Quando fazer a introdução do glúten na alimentação infantil:
“Há duas escolas de pensamento. Uma diz que se você atrasar a introdução do glúten, apenas retarda o aparecimento da doença celíaca. A outra diz que talvez se deva dar tempo ao sistema imunitário para amadurecer e lidar melhor com o glúten. Eu diria que se der tempo para o sistema imunológico amadurecer e o microbioma se tornar o correcto, está a dar uma oportunidade à tolerância ao glúten, se não para a vida, pelo menos, por um longo, longo tempo.”

Acerca da sensibilidade ao glúten não-celíaca:
“Fizemos, no nosso Centro, uma análise de quase 6.000 pessoas. Uma pequena percentagem tem alergia ao trigo, cerca de 0,01 por cento. As pessoas que têm doença celíaca formam um por cento. O que é espantoso é que a grande parte são pessoas que têm sensibilidade ao glúten. Eles compõem 6-7 por cento dos pacientes que atendemos. A nível nacional são 20 milhões de pessoas (...).”

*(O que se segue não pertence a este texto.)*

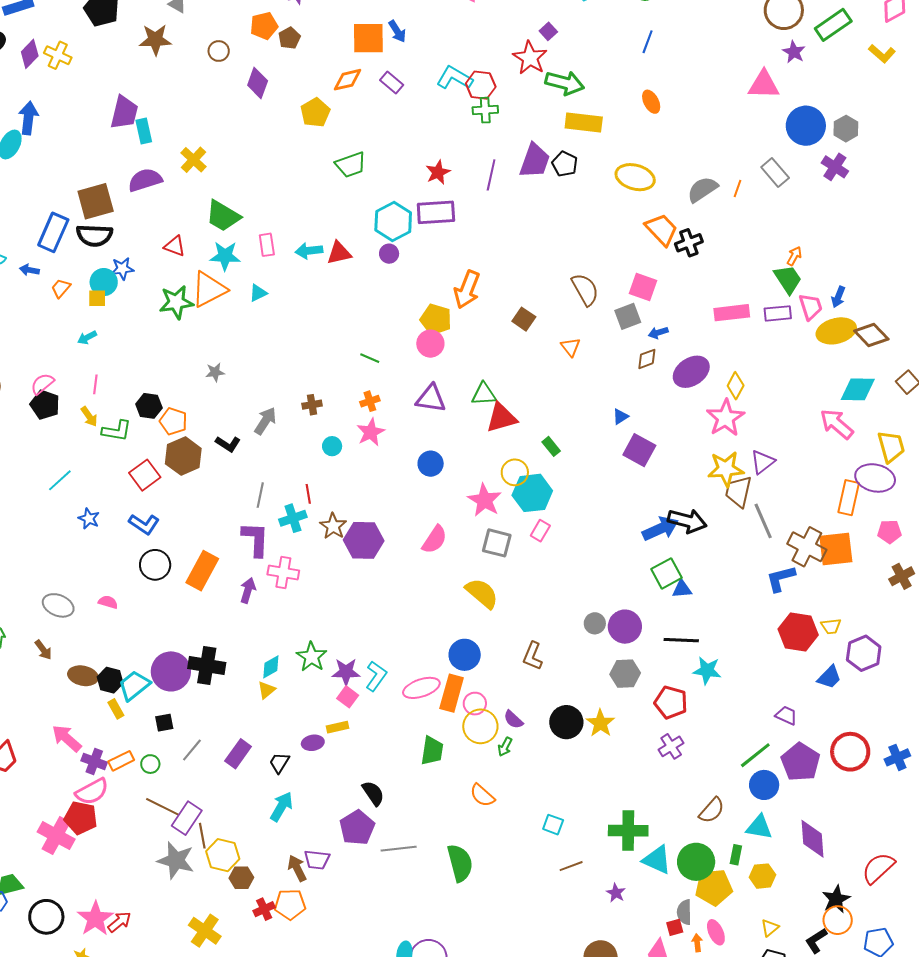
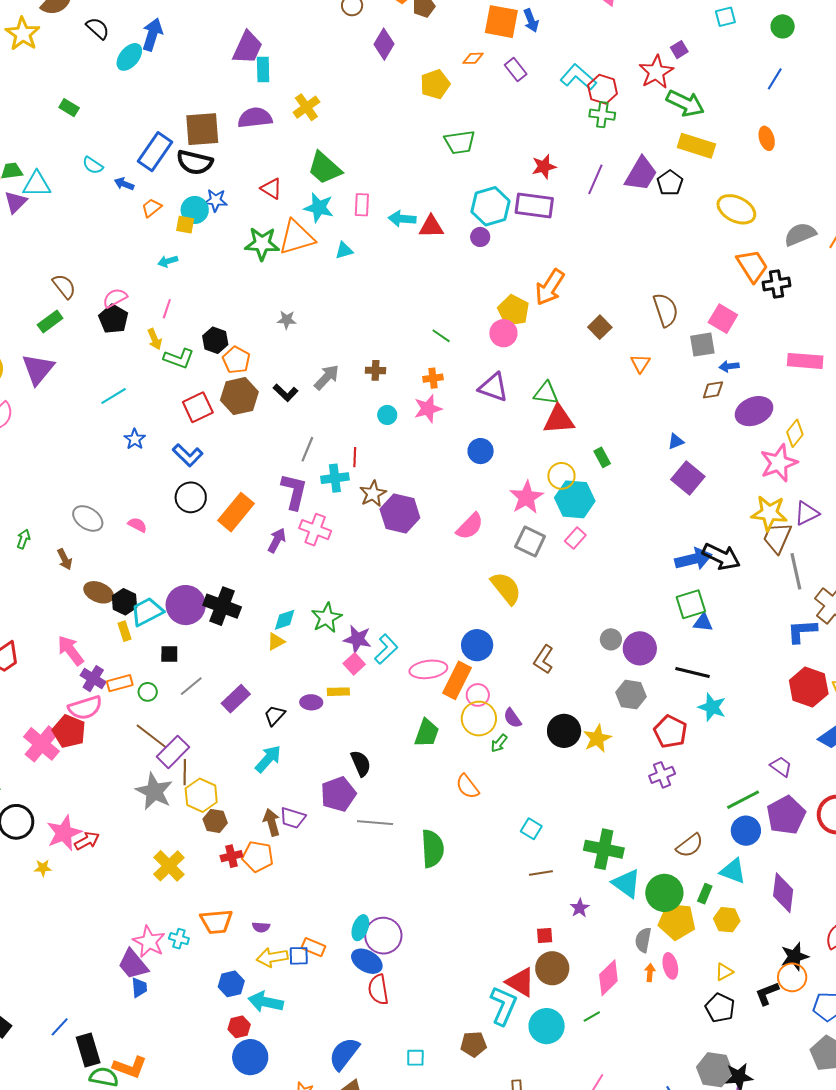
orange diamond: (347, 80) -> (473, 58), size x0.7
red square: (675, 927) -> (545, 936), moved

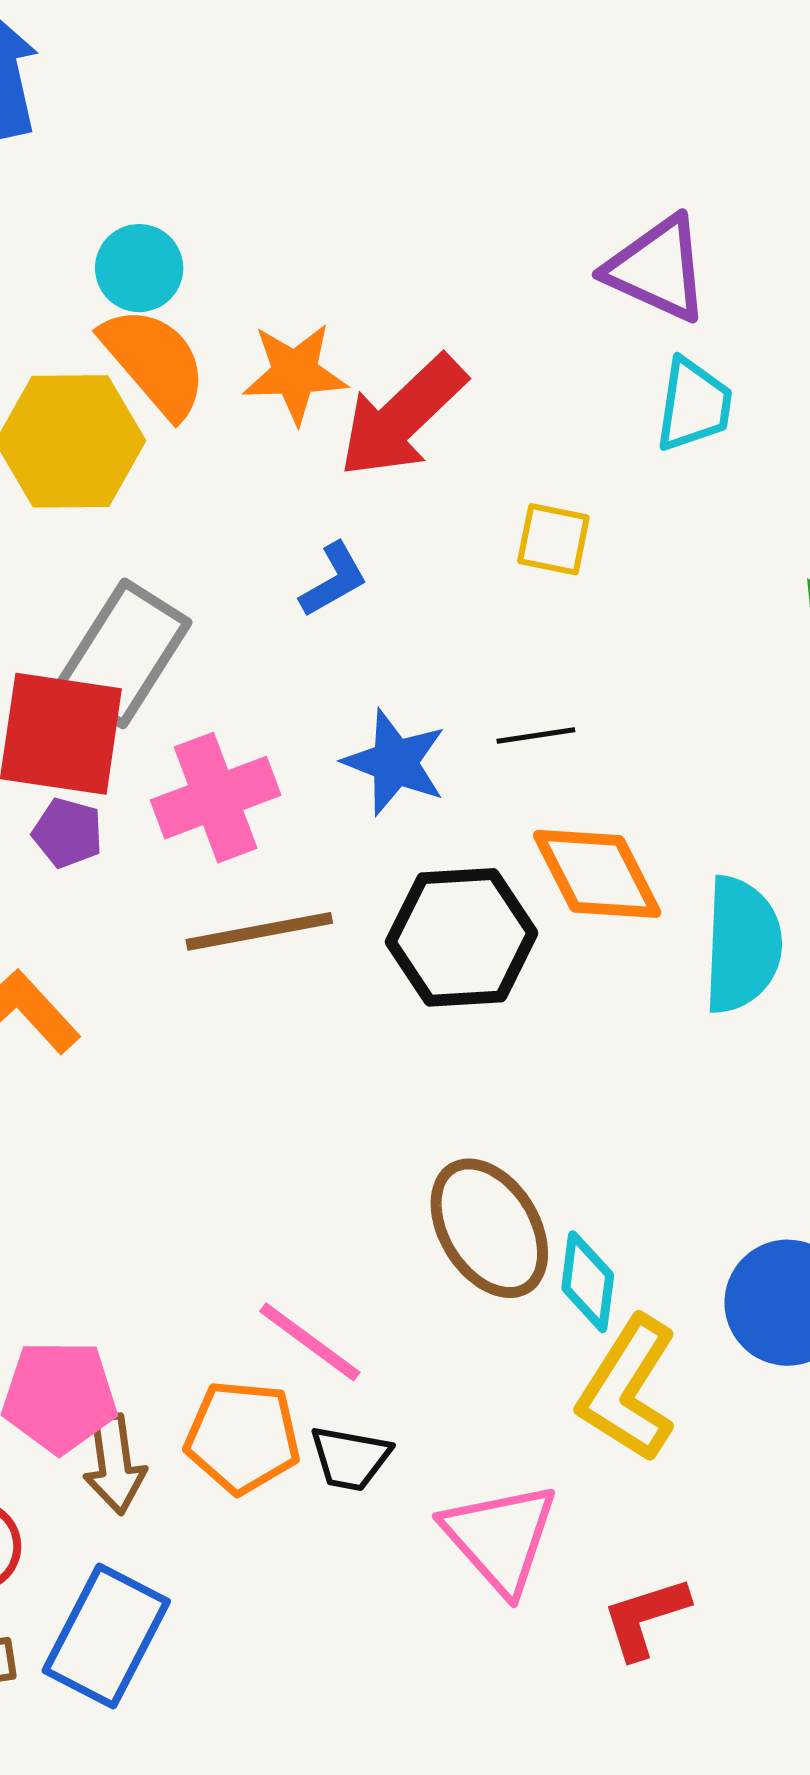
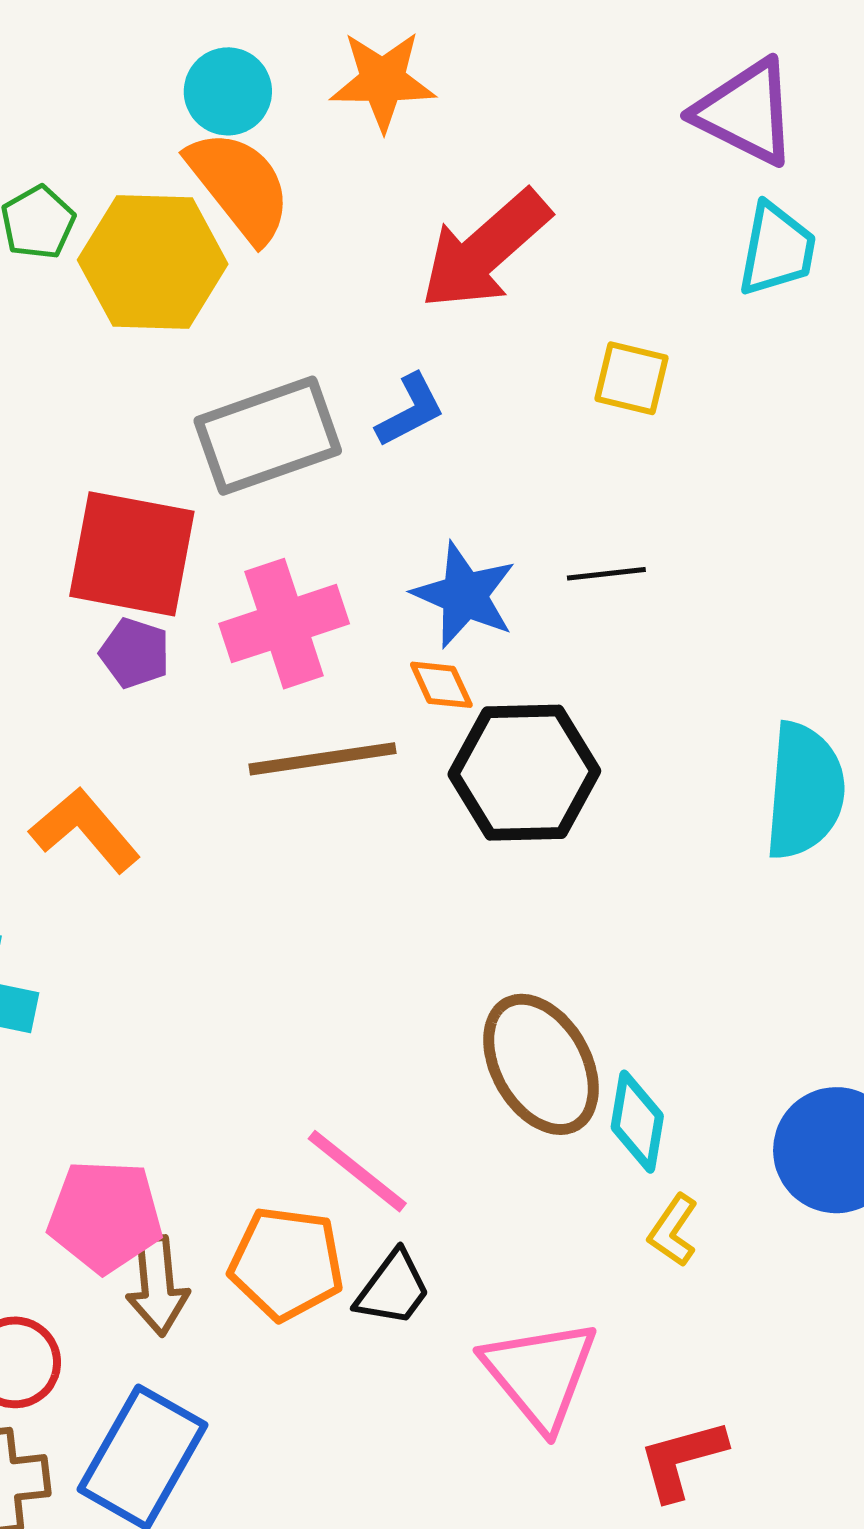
orange star: (295, 373) -> (383, 81), moved
gray rectangle: (124, 653) -> (268, 436), moved, turned 36
orange diamond: (597, 874) -> (441, 685), moved, size x0.5
yellow L-shape: (628, 1389) -> (673, 1230), size x0.5
black trapezoid: (350, 1458) -> (393, 1289), turned -66

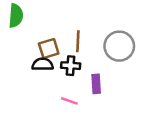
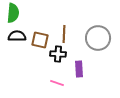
brown square: (49, 49) -> (40, 40), turned 30
black semicircle: (43, 64) -> (17, 36), moved

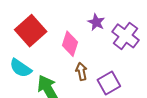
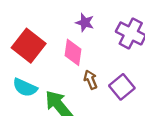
purple star: (96, 22) -> (85, 23), moved

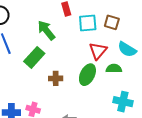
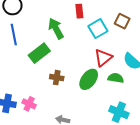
brown square: (112, 22) -> (122, 21), moved
cyan square: (88, 23) -> (98, 29), turned -36

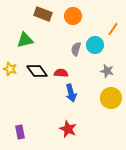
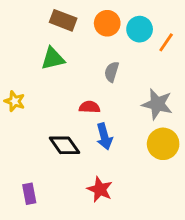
green triangle: (25, 40) -> (53, 59), moved
cyan circle: (95, 45) -> (140, 29), moved
black diamond: (37, 71) -> (65, 145), moved
gray star: (107, 71) -> (157, 104), size x1.5

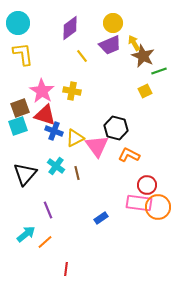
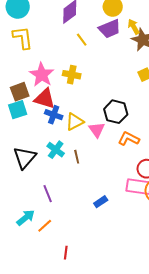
pink triangle: (97, 146) -> (97, 130), size x0.7

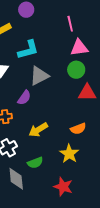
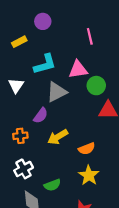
pink triangle: (79, 48) -> (78, 70), moved
orange semicircle: (78, 129) -> (87, 149), moved
yellow arrow: (38, 130) -> (58, 137), moved

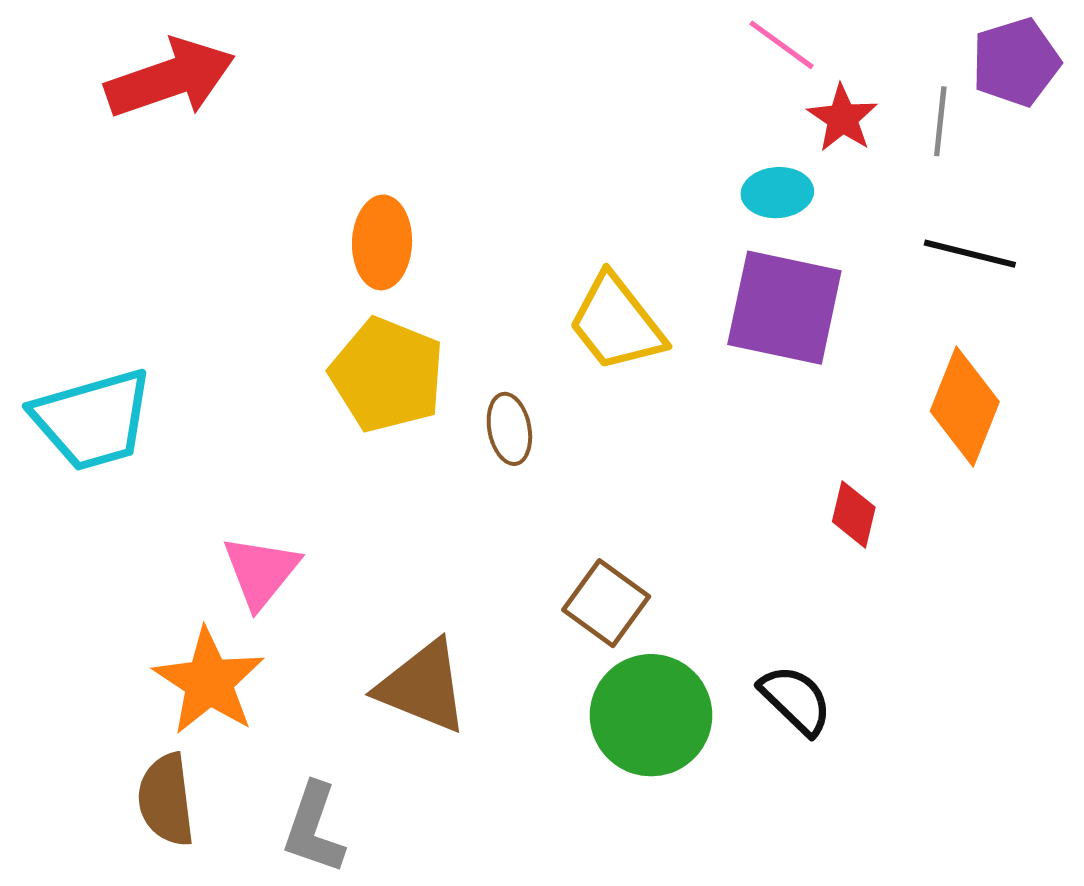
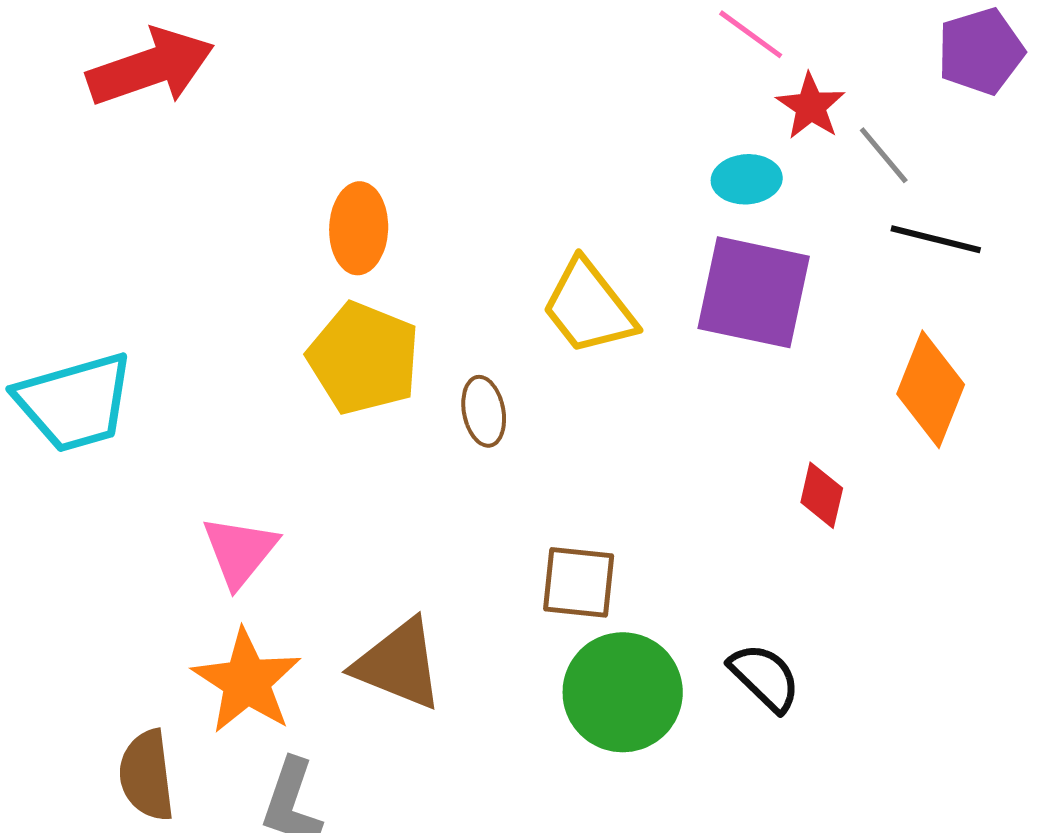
gray line: (940, 121) -> (884, 155), moved, turned -46
brown square: (606, 603) -> (579, 582), turned -30
orange star: (209, 682) -> (247, 681), moved

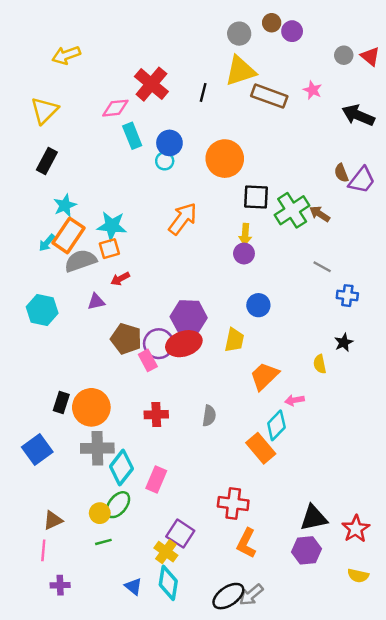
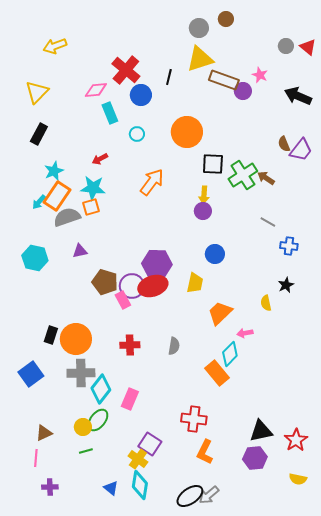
purple circle: (292, 31) -> (243, 91), moved
blue circle: (169, 143) -> (141, 95), moved
red arrow: (120, 279) -> (100, 159), moved

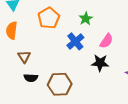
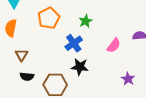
pink semicircle: (106, 41) -> (114, 45), moved
black star: (100, 63) -> (80, 67), moved

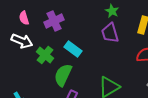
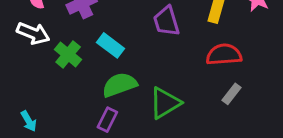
green semicircle: (63, 75) -> (120, 85), moved, turned 45

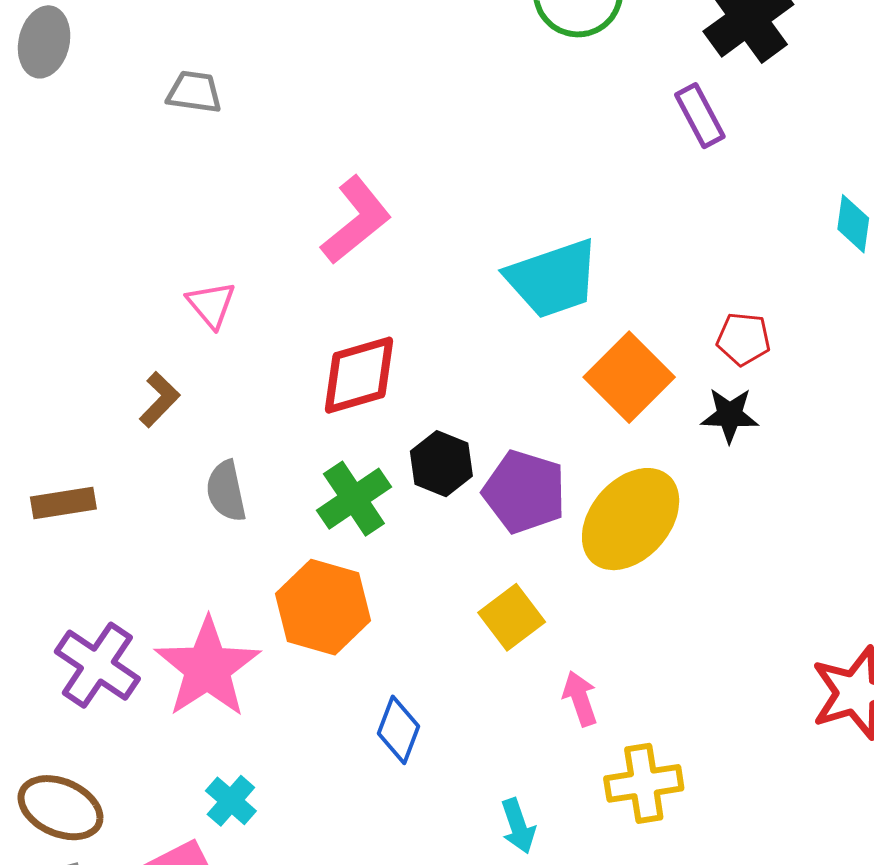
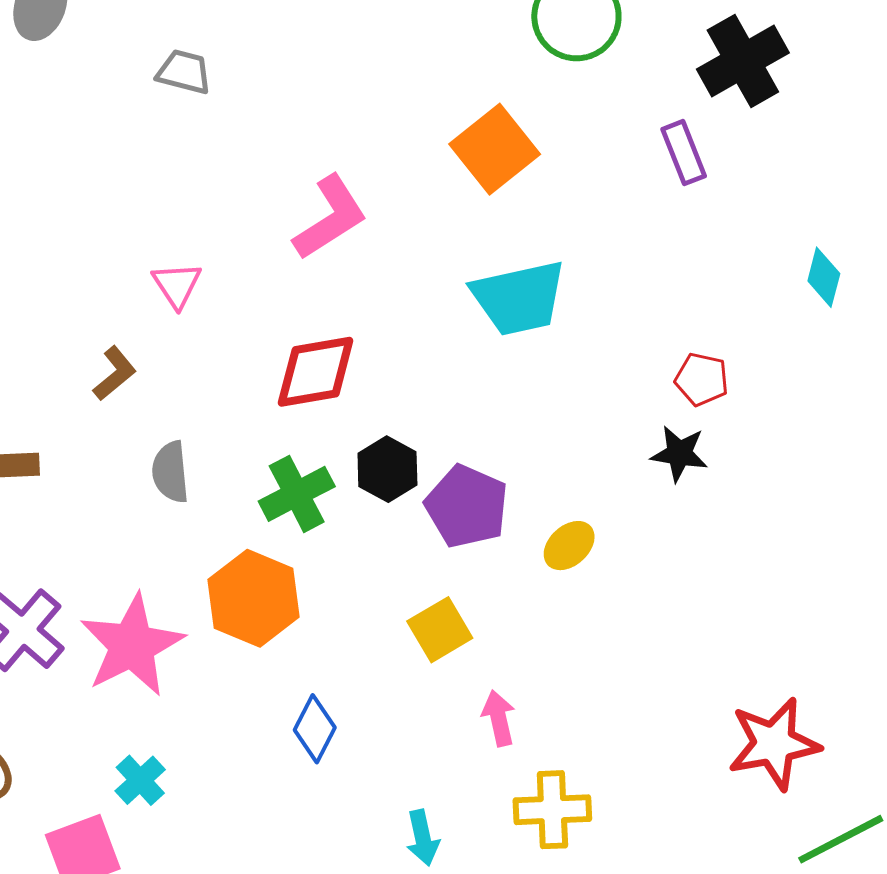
orange square: (629, 377) -> (495, 149), moved
yellow ellipse: (631, 519) -> (569, 546), size x0.5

“A forma como abordamos esta história é a seguinte: se você tiver sintomas relacionados com a exposição ao glúten, olhamos para onde irá cair no espectro. Tem alergia a trigo-não. Tem a doença celíaca- não. Então, por exclusão, você é visto como sensível ao glúten. Temos pesquisas a sair que começam a dar-nos pistas para alguns possíveis marcadores com que podemos contar, para fazer o diagnóstico de sensibilidade ao glúten.”

Frases avulsas:
“O mercado sem glúten vale 1,7 mil milhões de dólares e cresce, agora, 20 por cento ao ano.”

“Agora, o meu objectivo principal é mudar o nome de doença celíaca para condição celíaca. Não quero mesmo ter a palavra "doença" ali.”